A Clojure library for reading and interpreting http://www.sitemaps.org.
Provides a minimal skin over the semantics of the sitemaps spec; aims to just gather the data and give you back nice, Clojure-ish maps and lists.
Include it in your project.clj (you'll probably also want something like clj-http to actually retrieve the files from the remote server)
[mundi "0.1.0-SNAPSHOT"]
[clj-http "0.9.1"]
Then from a REPL:
user=> (require [clj-http.client :as client])
user=> (require [mundi.core :as sm]
user=> (def beeb-data (:body (client/get "http://www.bbc.co.uk/sport/sitemap.xml")))
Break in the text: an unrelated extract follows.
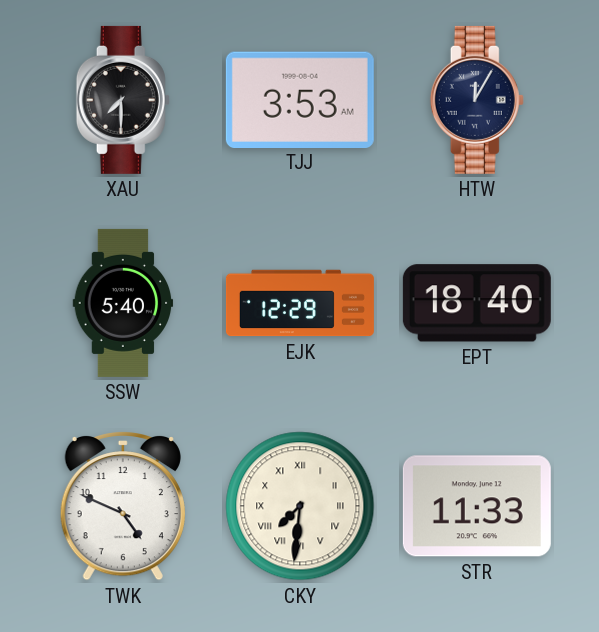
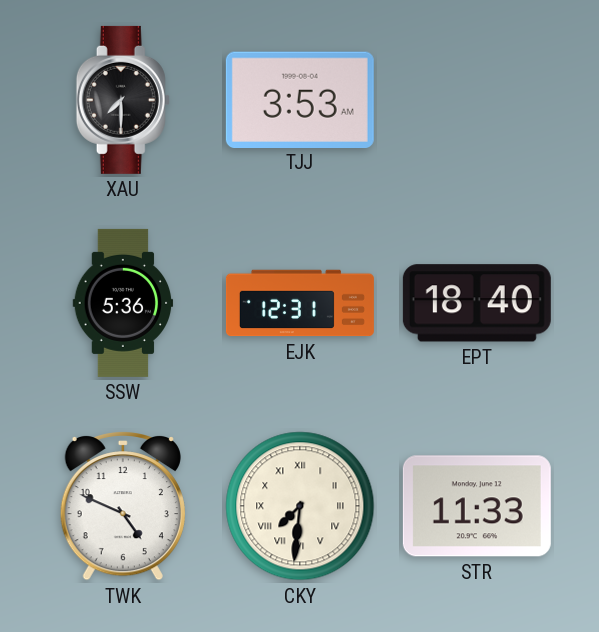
HTW: 12:05 -> none
SSW: 5:40 -> 5:36
EJK: 12:29 -> 12:31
user=> (def beeb-urls (sm/find-urls beeb-data))
user=> (count beeb-urls)
493
user=> (first beeb-urls)
{:loc "http://www.bbc.co.uk..." :change-freq :monthly :priority 0.5 :last-modified #inst "2014-05-20T00:00:00.000+01:00"}
- Loads sitemap content from a string (requires the user to fetch the data from the source and convert to string - see examples for how to use e.g. clj-http)
- Returns standard Clojure structures (maps, lists, keywords, date instants)
- Provides sensible defaults for missing or invalid values in the sitemap data
- Tests for last-modified values with time portion
Copyright © 2014 Rory Gibson
Distributed under the Eclipse Public License either version 1.0.